In Italia Franca Valeri, Vittorio Caprioli, Luciano Salce, Walter Chiari, Felice Andreasi, Cochi e Renato, Raimondo Vianello con Ugo Tognazzi prima e e Sandra Mondaini poi. Insomma soprattutto quella comicità che ha caratterizzato gli anni Cinquanta-Sessanta-Settanta. Ma anche i Giancattivi. Sul versante americano invece, ci ha influenzato la comicità ebraico-americana, da Jerry Lewis a Woody Allen, Mel Brooks.  E poi le commedie con Jack Lemmon e Walter Matthau. Oggi, comici che stimiamo sono Alessandro Bergonzoni e Antonio Rezza.

Come nascono le vostre gag? 

Nascono ovunque, è come quando si fa la Settimana Enigmistica: più ne fai più la mente ti si sviluppa in quel senso e quindi il cervello è portato ad analizzare quello che ci circonda in quel determinato modo. Insomma, da qualunque situazione che affrontiamo può nascere un’idea comica. Quasi tutte le nostre gag hanno come base la meschinità e la grettezza dell’animo umano, l’arrampicarsi sugli specchi pur di raggiungere uno scopo.

Quanto hanno contato gli studi per il vostro lavoro?1554577_1388943164701739_693564273_n

Sicuramente moltissimo. Perché più si hanno frecce nella faretra più si riesce a far combinare le sinapsi in modo che ci siano tante soluzioni possibili. Spesso i ragazzi vogliono imparare tutto e in fretta, ma secondo noi è anche importante capire il vero percorso della comicità. Ad esempio, i Menecmi di Plauto: se si prendono ora sembra una commedia quasi ingenua, ma invece bisogna capire che è stata la prima opera comica sullo scambio di identità.

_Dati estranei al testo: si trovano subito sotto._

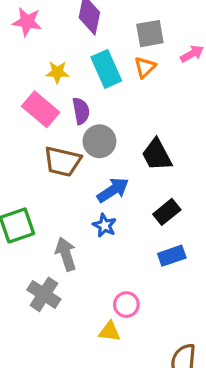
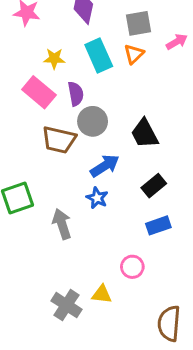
gray cross: (44, 294) -> (67, 305), moved
pink circle: (126, 305) -> (132, 267), moved

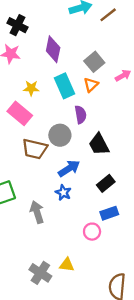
gray square: (138, 23) -> (94, 62), turned -30
purple semicircle: (76, 94) -> (81, 115), moved
pink circle: (132, 267) -> (92, 232), moved

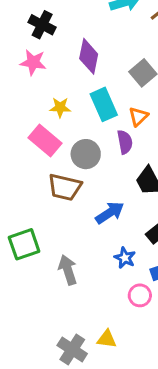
orange triangle: (91, 85) -> (138, 116), moved
gray circle: (60, 135) -> (86, 154), moved
blue star: (63, 193) -> (125, 258), moved

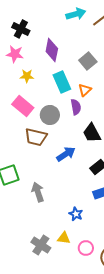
yellow star: (60, 107) -> (27, 76), moved
blue star: (125, 258) -> (76, 214), moved
pink circle: (140, 295) -> (86, 248), moved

Cosa consigliate a un ragazzo che si affaccia al futuro?

Innanzitutto – continua Greg –  bisogna capire se la strada scolastica intrapresa è davvero quella giusta; se no, è  meglio cambiarla. Inoltre bisogna sapere che si cambierà idea cento, mille volte; io da bambino avrei voluto fare l’etologo, studiare gli animali, e ora eccomi qua a investigare su un caso di ipotetico assassinio.

Consigliereste un mestiere come il vostro a un ragazzo della nostra età?

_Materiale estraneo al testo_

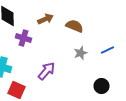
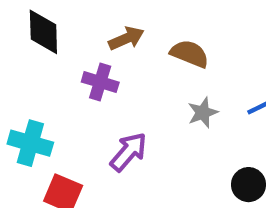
purple cross: (24, 38) -> (100, 82), moved

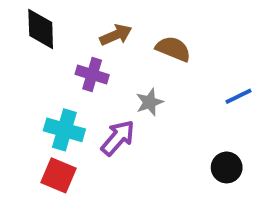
gray star: (203, 113) -> (149, 102), moved
cyan cross: (30, 143) -> (64, 130), moved

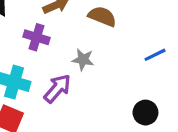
gray star: (149, 102) -> (83, 60), turned 30

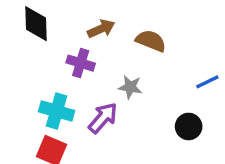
black circle: (145, 113) -> (189, 126), moved

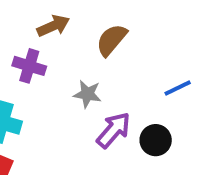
brown semicircle: (151, 41) -> (111, 40), turned -72
purple arrow: (103, 118) -> (113, 130), moved

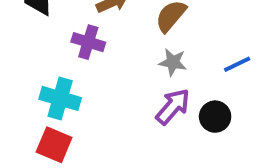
gray star: (87, 94) -> (173, 62), moved

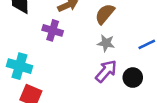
cyan cross: (60, 98) -> (19, 66), moved

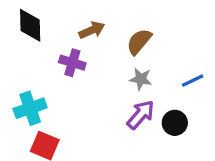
cyan cross: (19, 66) -> (30, 108), turned -35

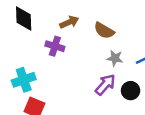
brown semicircle: (139, 42) -> (104, 31), turned -100
gray star: (141, 79) -> (115, 58), moved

Spassionatamente, sì. Noi ci sentiamo fortunati per il fatto di essere riusciti a realizzare quello che era il nostro passatempo, il divertirsi e il divertire. Sia in maniera musicale sia comica, fare un lavoro che ci galvanizza, stimola e diverte è qualcosa di straordinario!

Siete molto eclettici. Qual è la classifica delle vostre passioni?

Musica – risponde subito Greg – poi teatro, radio e solo alla fine televisione.